Yes, there still would be an outcry, not mainly because you are not an authoring organization for the ICD10CM vocabulary, but because the OHDSI goal is to maintain vocabulary consistency and uniformity across the globe. ICD10CM should be the same in the USA, China, all over Europe, etc. Thanks to this uniformity, you can easily expand your researches and collaborate with the community.

What you want to do: you want to create your own vocabulary, map it’s terms to Standard concepts (preferred way), or create them as standard concepts (still possible) to create cohorts later. To build your own vocabulary, you need to populate

  • vocabulary: all the information on your custom vocabulary, done similar to other records, according to CDM specifications
  • concept: try to see everything as a concept in CDM as we do in object-oriented programming
    *concept_relationship: put your relationships from your concepts to standard using ‘Maps to’ relationship. Remember, if you can’t find a corresponding concept in Standard vocabulary and create your concept as standard, you still need to create ‘Maps to’ relationship from concept to itself.

2 bil something, the concept_id of concept you would create for your vocabulary ‘social_hx’

To illustrate what I’m talking about, try to check concepts of other vocabularies (ICD10CM is perfect example)

SELECT * FROM vocabulary WHERE vocabulary_id = 'ICD10CM';
SELECT * FROM concept WHERE concept_id = 44819098;

The book of OHDSI, Standardized Vocabularies chapter may be very helpful

(Tim Quinn) #5

I would like to add my own custom vocabulary to the OMOP vocabulary table.

Why would I want to do this? Because the column concept.vocabulary_id in the OMOP concept table is required to be not NULL, so I need one to load concepts from my custom vocabulary.

Okay, let’s add a new row to the OMOP vocabulary table. I give it a vocabulary_id = “social_hx” and a vocabulary_name = “Social History”. Hmm, vocabulary_reference is also required, so I put in a URL to our internal wiki documentation. The column vocabulary_version is not required, so I skip it.

Now I get to the column vocabulary_concept_id. What is this? Seems a bit confusing.
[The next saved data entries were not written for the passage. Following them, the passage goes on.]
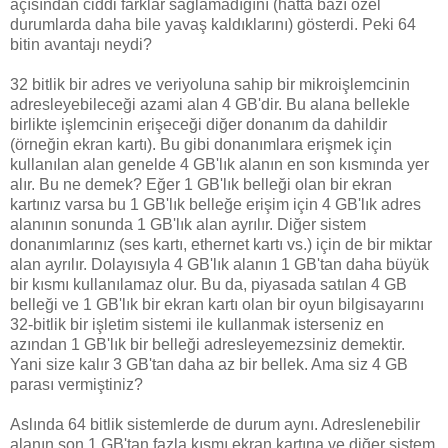
açısından ciddi farklar sağlamadığını (hatta bazı özel
durumlarda daha bile yavaş kaldıklarını) gösterdi. Peki 64
bitin avantajı neydi?
32 bitlik bir adres ve veriyoluna sahip bir mikroişlemcinin
adresleyebileceği azami alan 4 GB'dir. Bu alana bellekle
birlikte işlemcinin erişeceği diğer donanım da dahildir
(örneğin ekran kartı). Bu gibi donanımlara erişmek için
kullanılan alan genelde 4 GB'lık alanın en son kısmında yer
alır. Bu ne demek? Eğer 1 GB'lık belleği olan bir ekran
kartınız varsa bu 1 GB'lık belleğe erişim için 4 GB'lık adres
alanının sonunda 1 GB'lık alan ayrılır. Diğer sistem
donanımlarınız (ses kartı, ethernet kartı vs.) için de bir miktar
alan ayrılır. Dolayısıyla 4 GB'lık alanın 1 GB'tan daha büyük
bir kısmı kullanılamaz olur. Bu da, piyasada satılan 4 GB
belleği ve 1 GB'lık bir ekran kartı olan bir oyun bilgisayarını
32-bitlik bir işletim sistemi ile kullanmak isterseniz en
azından 1 GB'lık bir belleği adresleyemezsiniz demektir.
Yani size kalır 3 GB'tan daha az bir bellek. Ama siz 4 GB
parası vermiştiniz?
Aslında 64 bitlik sistemlerde de durum aynı. Adreslenebilir
alanın son 1 GB'tan fazla kısmı ekran kartına ve diğer sistem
Let’s check the OMOP data dictionary: “A Concept that represents the Vocabulary the VOCABULARY concept belongs to.” Still confusing.

Okay, let’s see how the smart people of OHDSI actually use this: SELECT * FROM vocabulary; Okay, I see 96 rows, all of which have a concept ID populated in the vocabulary_concept_id column.
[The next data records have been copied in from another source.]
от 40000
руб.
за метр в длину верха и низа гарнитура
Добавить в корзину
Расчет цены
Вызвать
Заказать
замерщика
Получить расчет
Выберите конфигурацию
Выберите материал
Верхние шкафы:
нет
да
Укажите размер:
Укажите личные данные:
Let’s look at the one for ICD10CM. It’s concept_id = 44819098. Another query: SELECT * FROM concept WHERE concept_id = 44819098;

Aha! Now I see that each row in the OMOP vocabulary table also has a corresponding row in the OMOP concept table. The keepers of ATHENA have defined a “vocabulary catalog” of sorts, where the list of vocabularies is itself a vocabulary. This is the source of the confusion, because a “vocabulary of vocabularies” is hard to wrap your brain around.

Okay, so I want to add my custom vocabulary to the ATHENA vocabulary catalog. Can I simply add my custom vocabulary as a new concept in this “Vocabulary” vocabulary (which is in the “Metadata” domain)?

Or should I create a new catalog for my list of custom vocabularies called “Custom Vocabularies”?

(Oleg Zhuk) #6

Yes, you can do it and keep all your vocabulary together.